● Exercise details: Extract, word for word, each line from the line holding "Kỹ thuật lắp" through the end of the records. Omit every picture.

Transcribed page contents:
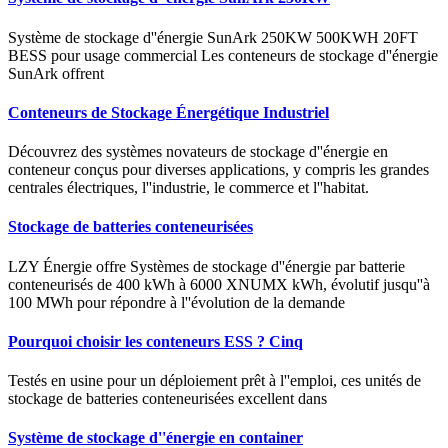
Système de stockage d''énergie SunArk 250KW 500KWH 20FT
BESS pour usage commercial Les conteneurs de stockage d''énergie
SunArk offrent
Conteneurs de Stockage Énergétique Industriel
Découvrez des systèmes novateurs de stockage d''énergie en
conteneur conçus pour diverses applications, y compris les grandes
centrales électriques, l''industrie, le commerce et l''habitat.
Stockage de batteries conteneurisées
LZY Énergie offre Systèmes de stockage d''énergie par batterie
conteneurisés de 400 kWh à 6000 XNUMX kWh, évolutif jusqu''à
100 MWh pour répondre à l''évolution de la demande
Pourquoi choisir les conteneurs ESS ? Cinq
Testés en usine pour un déploiement prêt à l''emploi, ces unités de
stockage de batteries conteneurisées excellent dans
Système de stockage d''énergie en container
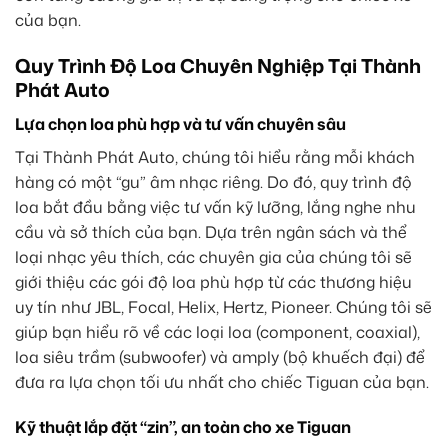
của bạn.
Quy Trình Độ Loa Chuyên Nghiệp Tại Thành
Phát Auto
Lựa chọn loa phù hợp và tư vấn chuyên sâu
Tại Thành Phát Auto, chúng tôi hiểu rằng mỗi khách
hàng có một “gu” âm nhạc riêng. Do đó, quy trình độ
loa bắt đầu bằng việc tư vấn kỹ lưỡng, lắng nghe nhu
cầu và sở thích của bạn. Dựa trên ngân sách và thể
loại nhạc yêu thích, các chuyên gia của chúng tôi sẽ
giới thiệu các gói độ loa phù hợp từ các thương hiệu
uy tín như JBL, Focal, Helix, Hertz, Pioneer. Chúng tôi sẽ
giúp bạn hiểu rõ về các loại loa (component, coaxial),
loa siêu trầm (subwoofer) và amply (bộ khuếch đại) để
đưa ra lựa chọn tối ưu nhất cho chiếc Tiguan của bạn.
Kỹ thuật lắp đặt “zin”, an toàn cho xe Tiguan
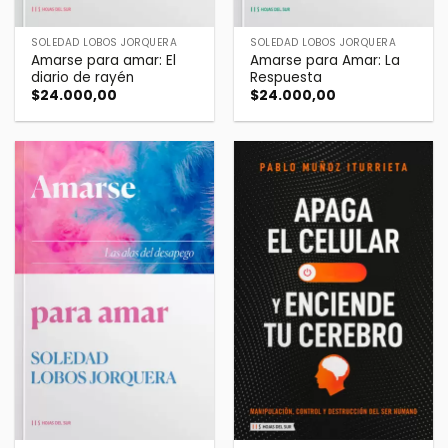
SOLEDAD LOBOS JORQUERA
SOLEDAD LOBOS JORQUERA
Amarse para amar: El
Amarse para Amar: La
diario de rayén
Respuesta
$
24.000,00
$
24.000,00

● Response to this exercise:
Kỹ thuật lắp đặt “zin”, an toàn cho xe Tiguan
SOLEDAD LOBOS JORQUERA
SOLEDAD LOBOS JORQUERA
Amarse para amar: El
Amarse para Amar: La
diario de rayén
Respuesta
$
24.000,00
$
24.000,00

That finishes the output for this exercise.